VOL. XXII, NO. 11
JUNE 6, 1981

Lunchlines
College Visit Makes West Seem Like Paradise

BY SANDY LUDLOW

Last month I went to visit the college I will be attending in the fall. I'm not sure I can handle that place.

Let me say that good 'ol XU is one of the top schools in the nation. I expected that the "Day at XU" (as they called it) would be organized. I knew I was doomed when, upon arriving on campus, I found signs pointing in opposite directions saying, "Park here for 'Day at XU." Mom put the car in the first place that looked like a parking space, and we began the long hike straight up to the student center.

Parents were invited upstairs to sit in a nice, comfortable auditorium while the prospective freshmen were herded downstairs. After checking in, we were allotted one folder, one schedule of events, five discount coupons for the school store, one doughnut, and our choice of coffee, milk, or prune juice. We then had to stand in the tour groups. No tables were about, so we were forced to balance everything on our folders.

After finishing my regulation doughnut and milk, I noted what tour group I was in.
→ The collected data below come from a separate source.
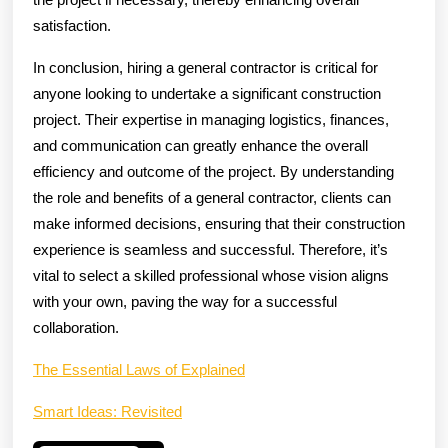
satisfaction.
In conclusion, hiring a general contractor is critical for
anyone looking to undertake a significant construction
project. Their expertise in managing logistics, finances,
and communication can greatly enhance the overall
efficiency and outcome of the project. By understanding
the role and benefits of a general contractor, clients can
make informed decisions, ensuring that their construction
experience is seamless and successful. Therefore, it’s
vital to select a skilled professional whose vision aligns
with your own, paving the way for a successful
collaboration.
The Essential Laws of Explained
Smart Ideas: Revisited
I had been put in the medical school tour when I had specifically requested a tour of the School of Journalism. I remarked to the tour leader that I shouldn't be in that group. He knew right away I was a journalism student-all the journalism students were assigned to the medical school tour because nobody was supposed to see the school they were applying for until the next year-it was a law laid down in 1862 by a large contributor who said in his will that that's the way it would be if the university wanted $3,000,000 in contributions each year.

I'll skip over the medical school tour-it was a little gross (especially the forensics part). After the tour we gathered in a large room in the student center. We were crowded together to hear a speech by a prominent history teacher. The professor was supposed to talk about choosing the right college, but I think he must have confused us with the 200 students in his freshman seminar because he started talking about the economic conditions of Bulgaria, Romania, and Peruvia in the fifteenth century. The student supervising the lecture did not realize what the
professor was talking about because he had fallen asleep. Once the supervisor woke up, he quickly bundled the professor out of the room and told us our lunches were waiting outside.

Sure enough, outside the room sat rows upon rows of white boxes, each containing cold, raw roast beef, one apple, one bag of potato chips, one cookie with "XU" inscribed in purple frosting, one napkin, and one can of soda. We sat on the floor in the corridors of the second floor of the student center and used our allotted 47 minutes to eat.

After lunch came the housing tour. We were randomly divided into groups of 23 and led out of the student center by volunteers. One of the girls in the group I was in asked where we were going and we were duly informed that we would be privileged enough to see all the housing on the north campus, by the engineering school. That was all well and good, but none of us were going into engineering. Our guide, naturally stunned, kept us waiting in front of a rock for twenty minutes while he ran around trying to find someone to switch maps with.

Finally, the guide returned with a map of south campus. He showed us around a number of dorms, frat houses, and sororities. We paused in front of a large, four-story building that appeared to be more of a school building than a dorm. This huge edifice is known as "the zoo"-the only all-girls dorm in the entire school. When a football player asked why that was so, the haughty reply was that the person who provided the money to build the dorm said that the dorm always has to be a girls' dorm or else the annual sum paid for its upkeep would be removed.

We returned to the auditorium of the student center to see a student talent show. We arrived in time to hear the emcee say that the person who had provided the money to keep the auditorium open that day had stipulated that the talent show had to be based on the Preppy Handbook. That was too much for me to handle, so I found my mother and the two of us slipped out through the John Q. Jones Memorial Car Park For Small Foreign Cars.

pause in agony.

College life is going to be different from Maine West. Au revoir, mes amis.